Data entries:
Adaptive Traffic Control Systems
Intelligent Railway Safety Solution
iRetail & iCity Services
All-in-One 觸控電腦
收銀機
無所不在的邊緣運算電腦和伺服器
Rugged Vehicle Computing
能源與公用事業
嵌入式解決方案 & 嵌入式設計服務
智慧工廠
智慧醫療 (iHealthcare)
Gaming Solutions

* * *

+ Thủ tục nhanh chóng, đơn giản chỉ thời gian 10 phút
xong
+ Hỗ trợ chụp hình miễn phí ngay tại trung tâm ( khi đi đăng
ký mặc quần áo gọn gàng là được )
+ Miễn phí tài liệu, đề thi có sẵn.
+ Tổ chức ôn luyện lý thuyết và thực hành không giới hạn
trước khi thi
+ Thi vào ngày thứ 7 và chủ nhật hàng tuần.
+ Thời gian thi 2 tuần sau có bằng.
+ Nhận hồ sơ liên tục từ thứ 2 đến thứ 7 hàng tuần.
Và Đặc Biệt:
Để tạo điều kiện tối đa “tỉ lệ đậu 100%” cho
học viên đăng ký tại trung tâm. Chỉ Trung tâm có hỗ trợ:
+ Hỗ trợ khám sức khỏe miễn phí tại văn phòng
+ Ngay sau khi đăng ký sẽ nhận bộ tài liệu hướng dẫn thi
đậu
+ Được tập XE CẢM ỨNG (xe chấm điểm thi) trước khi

...

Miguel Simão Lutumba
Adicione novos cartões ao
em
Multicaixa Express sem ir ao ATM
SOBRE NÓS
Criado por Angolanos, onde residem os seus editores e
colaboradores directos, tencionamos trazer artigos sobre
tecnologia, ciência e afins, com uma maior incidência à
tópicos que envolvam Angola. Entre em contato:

- _PROBLEM DETAILS_: Reproduce, exactly as they stand in the data above, the lines from the one that holds "Adaptive Traffic Control Systems" to the one that holds "Gaming Solutions", inclusive.

- _COMPLETED TASK_:
Adaptive Traffic Control Systems
Intelligent Railway Safety Solution
iRetail & iCity Services
All-in-One 觸控電腦
收銀機
無所不在的邊緣運算電腦和伺服器
Rugged Vehicle Computing
能源與公用事業
嵌入式解決方案 & 嵌入式設計服務
智慧工廠
智慧醫療 (iHealthcare)
Gaming Solutions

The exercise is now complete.